Total RNA from at least two independent biological replicates of both SNF2PH knock down (BF) and overexpression (PF) after 48 h of doxycycline induction was used to generate a library from poli (A) + mRNA isolated fragments. Libraries were sequenced on an Illumina NextSeq 500 platform (150 cycles) in paired‐end mode with a read length of 2 × 76 bp and sequence depth of approximately 50 million reads per sample. The miARma‐Seq pipeline 51 was used to analyze all transcriptomic data. In detail, this pipeline contains all needed software to automatically perform any kind of differential expression analysis. It uses fastqc to check the quality of the reads and aligned them using hisat2 on T. brucei TREU427 reference genome (TritrypDB release 39). Subsequently, the aligned reads are quantified and summarized for each gene using featurecounts. Finally, gene counts are analyzed using the edgeR package from Bioconductor. In such a way, all samples were size corrected in order to be comparable and then normalized using the TMM method from the EdgeR package. TMM values for each gene were used for the differentially expression analysis. RPKM values for each gene were calculated from the normalized read counts values using the rpkm method from edgeR. Genes transcripts isolated form uninduced versus induced SNF2PH RNAi cells with a [log₂FC] ≥ 1 (log₂ of Fold Change) and FDR ≤ 0.05) were considered as differentially expressed. Additionally, miARma‐Seq 51 generated a volcano plot to facilitate the identification of genes that felt higher variation in expression.

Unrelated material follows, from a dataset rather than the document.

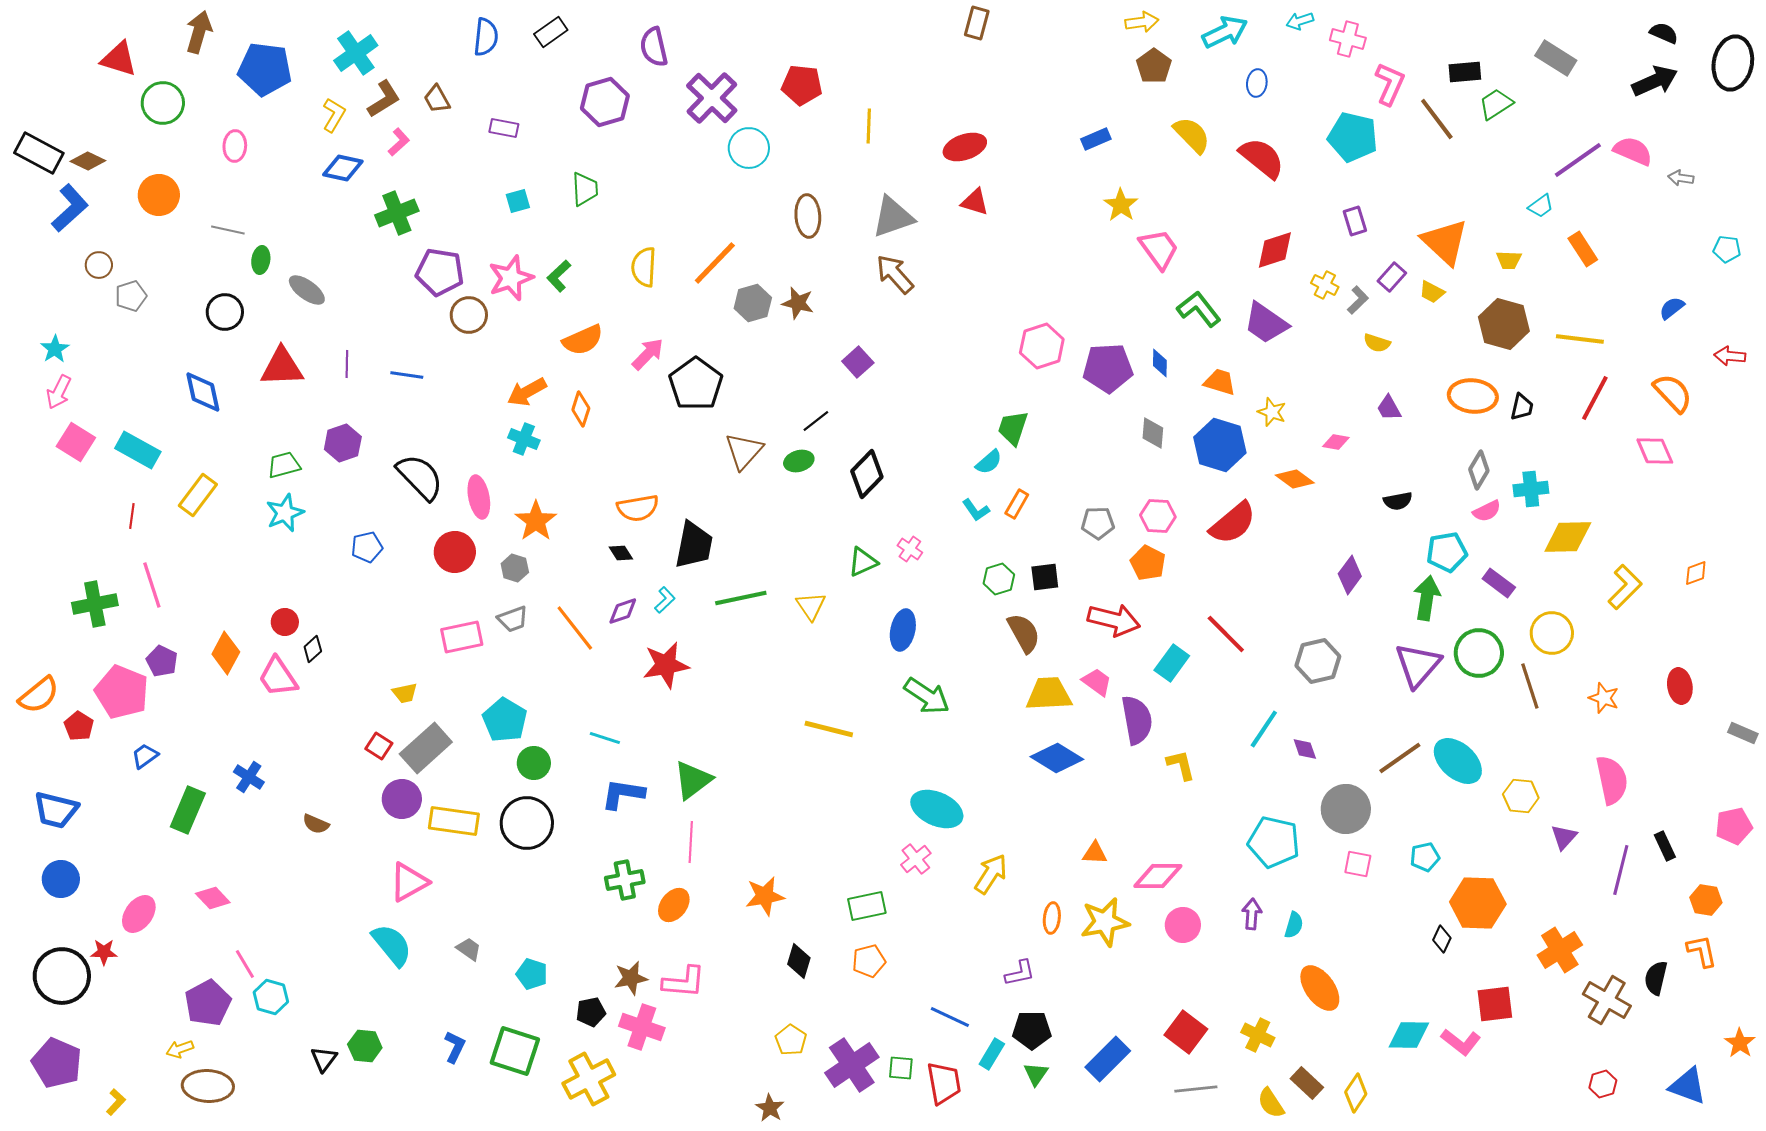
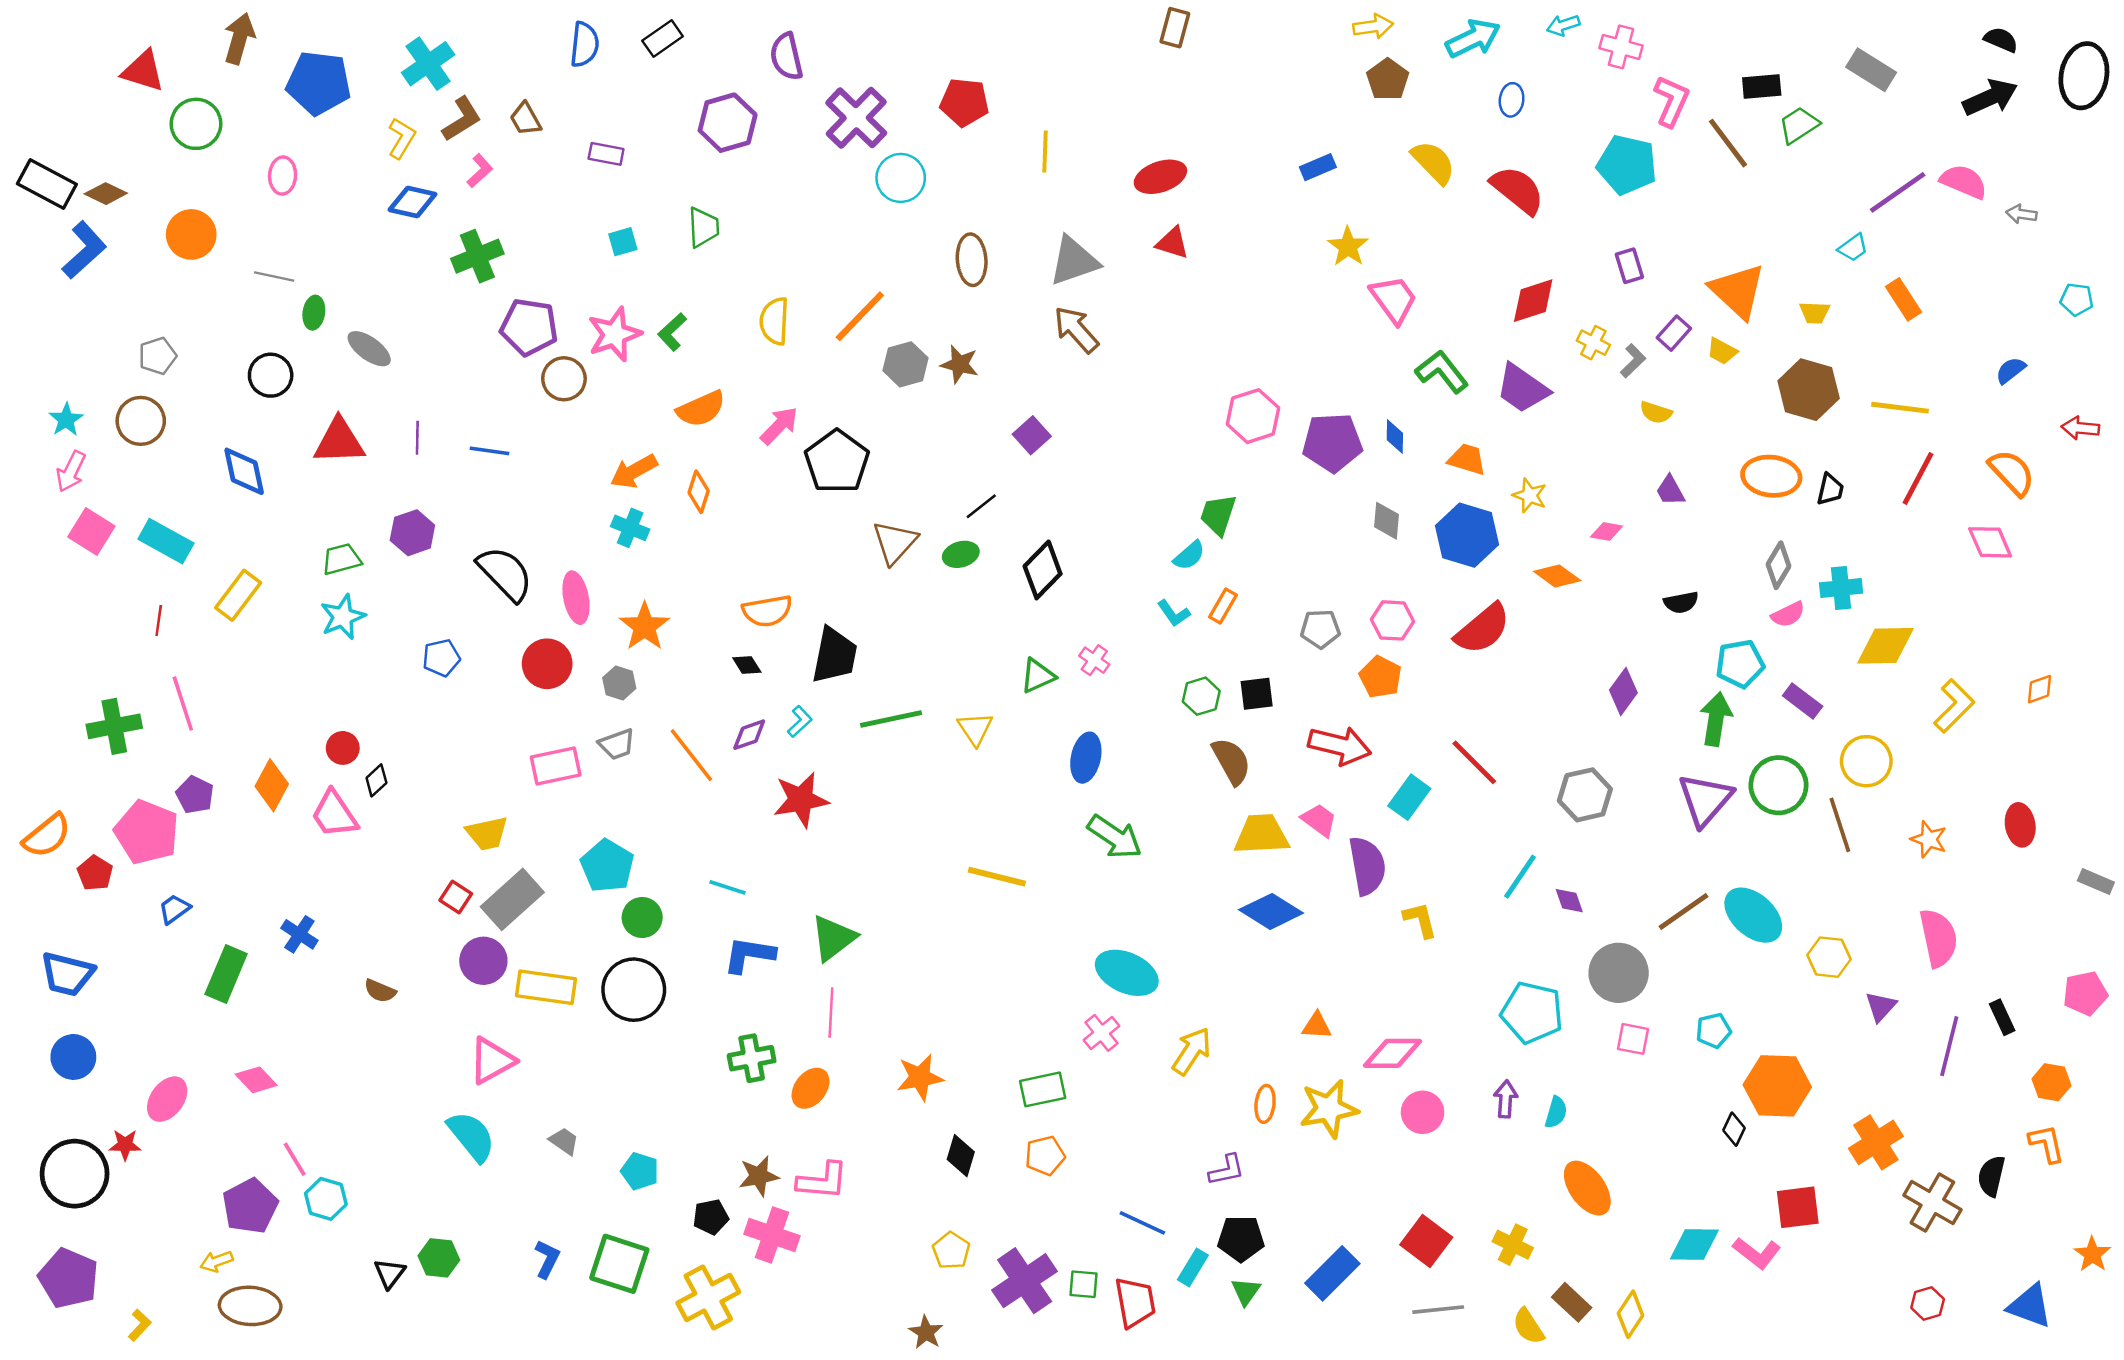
brown circle: (99, 265) -> (141, 421), moved, size x1.5
yellow trapezoid: (405, 693) -> (487, 833), size x1.4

Chromatin Immunoprecipitation (ChIP) and ChIP sequencing (ChIP‐seq)

Bloodstream form T. brucei cultures were fixed and processed as previously described 9. Pre‐cleared chromatin (5 × 10⁷ cells per IP) was incubated with each antibody (90 μg anti‐SNF2PH, 6 μg anti‐TbRPAI, 6 μg of rabbit anti‐HA tag antibody (abcam), and 90 μg of an unspecific antiserum). The immunoprecipitated products were reverse crosslinked, and the extracted DNA was analyzed by quantitative PCR (qPCR). For ChIP‐seq analysis, the protocol was scaled for a final concentration of ~5 ng of immunoprecipitated DNA. To compare the amount of DNA immunoprecipitated to the total input DNA, 10% of the pre‐cleared chromatin saved as input was processed with the eluted immunoprecipitated products before the crosslink reversal step. Quantitative PCR was performed using SYBR green Supermix (Bio‐Rad) in a CFX96 cycler (Bio‐Rad). IP percentages were determined as previously described 9. At least three independent experimental assays were displayed and analyzed by Student's t‐test. A detailed primer list is detailed in Appendix Table S4.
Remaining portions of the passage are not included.